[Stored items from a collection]
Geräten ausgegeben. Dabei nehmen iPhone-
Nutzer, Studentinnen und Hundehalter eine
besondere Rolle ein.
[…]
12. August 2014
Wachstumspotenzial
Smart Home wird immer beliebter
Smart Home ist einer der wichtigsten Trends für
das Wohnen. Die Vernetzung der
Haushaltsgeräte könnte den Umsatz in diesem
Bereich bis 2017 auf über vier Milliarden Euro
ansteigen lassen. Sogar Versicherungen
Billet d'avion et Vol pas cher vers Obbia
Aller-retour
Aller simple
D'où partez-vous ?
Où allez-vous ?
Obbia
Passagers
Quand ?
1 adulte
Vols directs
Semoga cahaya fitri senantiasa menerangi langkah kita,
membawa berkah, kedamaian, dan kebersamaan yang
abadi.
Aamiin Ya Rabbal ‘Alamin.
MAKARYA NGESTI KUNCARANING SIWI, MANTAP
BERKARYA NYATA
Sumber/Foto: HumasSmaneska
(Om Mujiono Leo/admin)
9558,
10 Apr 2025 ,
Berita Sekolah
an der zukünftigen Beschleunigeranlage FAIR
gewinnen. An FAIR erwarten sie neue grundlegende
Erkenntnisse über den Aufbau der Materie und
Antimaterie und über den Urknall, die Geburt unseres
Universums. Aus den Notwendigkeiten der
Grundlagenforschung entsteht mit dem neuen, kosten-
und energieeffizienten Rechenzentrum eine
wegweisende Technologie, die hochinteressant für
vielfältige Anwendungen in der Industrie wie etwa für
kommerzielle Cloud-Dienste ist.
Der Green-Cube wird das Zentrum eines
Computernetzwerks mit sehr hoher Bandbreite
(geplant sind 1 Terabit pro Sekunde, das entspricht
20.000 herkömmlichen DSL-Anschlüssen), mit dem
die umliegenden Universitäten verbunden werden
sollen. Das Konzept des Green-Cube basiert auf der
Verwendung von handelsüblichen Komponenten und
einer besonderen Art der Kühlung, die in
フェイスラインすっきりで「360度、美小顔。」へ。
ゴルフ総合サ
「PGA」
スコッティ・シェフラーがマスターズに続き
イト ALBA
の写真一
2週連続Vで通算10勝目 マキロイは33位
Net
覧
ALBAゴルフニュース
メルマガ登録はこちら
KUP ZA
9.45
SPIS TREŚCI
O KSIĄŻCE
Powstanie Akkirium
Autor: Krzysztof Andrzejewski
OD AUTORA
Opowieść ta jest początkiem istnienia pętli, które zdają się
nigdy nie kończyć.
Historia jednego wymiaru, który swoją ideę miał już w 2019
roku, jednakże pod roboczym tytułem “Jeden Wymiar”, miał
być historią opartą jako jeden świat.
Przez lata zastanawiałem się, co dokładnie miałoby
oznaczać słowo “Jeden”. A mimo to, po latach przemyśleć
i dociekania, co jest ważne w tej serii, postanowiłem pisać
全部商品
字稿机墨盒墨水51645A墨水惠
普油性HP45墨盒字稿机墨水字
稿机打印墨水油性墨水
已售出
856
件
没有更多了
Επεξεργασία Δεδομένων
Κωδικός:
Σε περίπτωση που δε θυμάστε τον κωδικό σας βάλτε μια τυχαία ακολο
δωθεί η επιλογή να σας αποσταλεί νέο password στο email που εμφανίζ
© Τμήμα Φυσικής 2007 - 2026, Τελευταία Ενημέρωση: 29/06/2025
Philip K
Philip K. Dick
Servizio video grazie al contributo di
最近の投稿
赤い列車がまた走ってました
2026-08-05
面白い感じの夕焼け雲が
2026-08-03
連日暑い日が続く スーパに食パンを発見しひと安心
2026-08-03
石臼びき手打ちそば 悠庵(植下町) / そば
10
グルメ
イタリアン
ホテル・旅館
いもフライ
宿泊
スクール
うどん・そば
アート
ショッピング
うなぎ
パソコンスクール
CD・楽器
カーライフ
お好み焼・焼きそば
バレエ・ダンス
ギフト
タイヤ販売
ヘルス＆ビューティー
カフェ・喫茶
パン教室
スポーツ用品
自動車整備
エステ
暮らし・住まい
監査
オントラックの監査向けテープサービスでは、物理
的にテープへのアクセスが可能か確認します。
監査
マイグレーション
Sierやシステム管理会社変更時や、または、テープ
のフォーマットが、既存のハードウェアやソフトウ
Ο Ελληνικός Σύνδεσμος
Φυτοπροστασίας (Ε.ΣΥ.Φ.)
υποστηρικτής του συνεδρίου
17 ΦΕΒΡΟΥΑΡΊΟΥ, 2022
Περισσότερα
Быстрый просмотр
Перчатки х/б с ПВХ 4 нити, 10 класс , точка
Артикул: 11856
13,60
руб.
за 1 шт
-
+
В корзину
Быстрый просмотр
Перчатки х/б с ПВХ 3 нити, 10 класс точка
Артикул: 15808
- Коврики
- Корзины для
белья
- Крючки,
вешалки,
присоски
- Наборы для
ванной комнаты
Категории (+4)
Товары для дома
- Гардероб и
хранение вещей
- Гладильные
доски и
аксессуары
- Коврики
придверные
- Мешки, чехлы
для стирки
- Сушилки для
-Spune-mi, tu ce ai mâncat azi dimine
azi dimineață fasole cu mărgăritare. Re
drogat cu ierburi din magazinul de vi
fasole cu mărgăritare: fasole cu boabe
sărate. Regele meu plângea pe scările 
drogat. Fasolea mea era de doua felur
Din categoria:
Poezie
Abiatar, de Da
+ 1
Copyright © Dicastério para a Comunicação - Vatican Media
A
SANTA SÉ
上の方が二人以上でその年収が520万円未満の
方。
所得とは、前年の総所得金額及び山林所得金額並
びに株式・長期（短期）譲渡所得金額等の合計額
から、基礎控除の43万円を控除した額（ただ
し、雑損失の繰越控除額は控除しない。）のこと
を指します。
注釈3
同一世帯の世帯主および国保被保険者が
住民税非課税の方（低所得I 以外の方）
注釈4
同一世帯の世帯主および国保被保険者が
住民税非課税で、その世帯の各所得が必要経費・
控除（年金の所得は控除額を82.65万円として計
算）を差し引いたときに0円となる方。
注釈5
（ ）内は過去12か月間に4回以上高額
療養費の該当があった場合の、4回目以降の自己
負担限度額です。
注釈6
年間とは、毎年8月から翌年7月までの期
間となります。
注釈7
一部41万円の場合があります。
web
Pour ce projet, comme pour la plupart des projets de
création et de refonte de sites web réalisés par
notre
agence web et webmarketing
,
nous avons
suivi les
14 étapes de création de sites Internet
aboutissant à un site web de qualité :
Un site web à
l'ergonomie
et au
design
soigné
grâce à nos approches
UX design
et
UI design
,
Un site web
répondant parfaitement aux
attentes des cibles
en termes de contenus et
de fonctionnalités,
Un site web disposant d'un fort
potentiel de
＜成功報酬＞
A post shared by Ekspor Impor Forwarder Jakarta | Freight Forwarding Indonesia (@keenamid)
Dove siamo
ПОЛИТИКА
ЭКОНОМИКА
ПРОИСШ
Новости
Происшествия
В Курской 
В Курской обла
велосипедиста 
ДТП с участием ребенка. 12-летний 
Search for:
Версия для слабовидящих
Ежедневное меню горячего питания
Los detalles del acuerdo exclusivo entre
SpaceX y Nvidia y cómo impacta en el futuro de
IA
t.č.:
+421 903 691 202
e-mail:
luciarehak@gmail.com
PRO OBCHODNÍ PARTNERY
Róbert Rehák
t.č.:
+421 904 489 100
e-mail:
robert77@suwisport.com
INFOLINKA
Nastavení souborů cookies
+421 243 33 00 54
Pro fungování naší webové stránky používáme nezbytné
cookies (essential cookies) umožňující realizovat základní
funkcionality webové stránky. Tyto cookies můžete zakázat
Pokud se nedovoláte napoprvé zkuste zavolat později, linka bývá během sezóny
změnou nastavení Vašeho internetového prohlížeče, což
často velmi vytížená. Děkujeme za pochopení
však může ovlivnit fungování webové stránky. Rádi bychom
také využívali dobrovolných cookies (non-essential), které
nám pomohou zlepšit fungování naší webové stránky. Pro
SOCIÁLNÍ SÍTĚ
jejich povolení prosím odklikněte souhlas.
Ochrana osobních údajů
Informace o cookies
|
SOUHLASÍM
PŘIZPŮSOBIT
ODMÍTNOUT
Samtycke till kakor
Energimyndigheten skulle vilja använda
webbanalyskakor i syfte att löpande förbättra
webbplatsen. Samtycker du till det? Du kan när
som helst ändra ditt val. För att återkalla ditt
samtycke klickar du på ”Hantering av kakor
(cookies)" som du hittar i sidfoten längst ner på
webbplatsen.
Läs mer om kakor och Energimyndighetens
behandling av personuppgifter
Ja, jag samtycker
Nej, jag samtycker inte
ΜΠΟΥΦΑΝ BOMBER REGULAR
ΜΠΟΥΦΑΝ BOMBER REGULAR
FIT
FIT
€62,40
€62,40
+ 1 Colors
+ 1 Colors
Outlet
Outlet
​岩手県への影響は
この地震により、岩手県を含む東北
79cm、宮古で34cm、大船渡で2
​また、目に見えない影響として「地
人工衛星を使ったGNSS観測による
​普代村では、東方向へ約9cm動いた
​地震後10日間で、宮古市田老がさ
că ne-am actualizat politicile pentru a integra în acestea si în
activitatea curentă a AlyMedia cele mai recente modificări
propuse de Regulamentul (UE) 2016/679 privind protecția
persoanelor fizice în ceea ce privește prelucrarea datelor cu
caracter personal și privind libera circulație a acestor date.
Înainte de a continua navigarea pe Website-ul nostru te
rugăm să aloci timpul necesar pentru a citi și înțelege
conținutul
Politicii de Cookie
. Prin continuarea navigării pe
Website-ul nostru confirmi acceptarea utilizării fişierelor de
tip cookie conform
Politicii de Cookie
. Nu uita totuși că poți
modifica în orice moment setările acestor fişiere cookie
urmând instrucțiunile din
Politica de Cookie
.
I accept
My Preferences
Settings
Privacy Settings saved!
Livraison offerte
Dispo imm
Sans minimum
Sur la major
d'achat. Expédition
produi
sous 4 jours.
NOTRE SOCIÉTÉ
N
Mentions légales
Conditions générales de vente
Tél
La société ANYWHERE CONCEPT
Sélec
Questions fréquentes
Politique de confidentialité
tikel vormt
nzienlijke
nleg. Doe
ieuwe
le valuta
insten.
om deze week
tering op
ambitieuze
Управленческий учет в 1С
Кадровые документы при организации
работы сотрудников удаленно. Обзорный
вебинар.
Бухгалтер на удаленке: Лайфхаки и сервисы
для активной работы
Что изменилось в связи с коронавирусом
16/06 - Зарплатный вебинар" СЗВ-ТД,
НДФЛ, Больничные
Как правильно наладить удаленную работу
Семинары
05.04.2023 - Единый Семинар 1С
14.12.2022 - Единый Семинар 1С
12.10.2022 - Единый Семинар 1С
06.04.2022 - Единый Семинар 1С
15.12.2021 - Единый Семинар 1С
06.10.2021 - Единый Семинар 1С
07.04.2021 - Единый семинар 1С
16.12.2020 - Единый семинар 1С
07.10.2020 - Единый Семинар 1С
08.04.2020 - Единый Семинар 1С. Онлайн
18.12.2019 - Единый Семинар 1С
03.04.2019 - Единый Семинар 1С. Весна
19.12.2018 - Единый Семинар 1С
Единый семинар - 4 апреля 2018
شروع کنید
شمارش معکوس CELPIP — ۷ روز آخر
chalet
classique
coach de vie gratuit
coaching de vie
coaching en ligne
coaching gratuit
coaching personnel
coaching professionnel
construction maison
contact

→ **The problem**
The lines you need are those containing "stránky"; find them in the records and copy them.

→ **Reply to the task**
Pro fungování naší webové stránky používáme nezbytné
funkcionality webové stránky. Tyto cookies můžete zakázat
však může ovlivnit fungování webové stránky. Rádi bychom
nám pomohou zlepšit fungování naší webové stránky. Pro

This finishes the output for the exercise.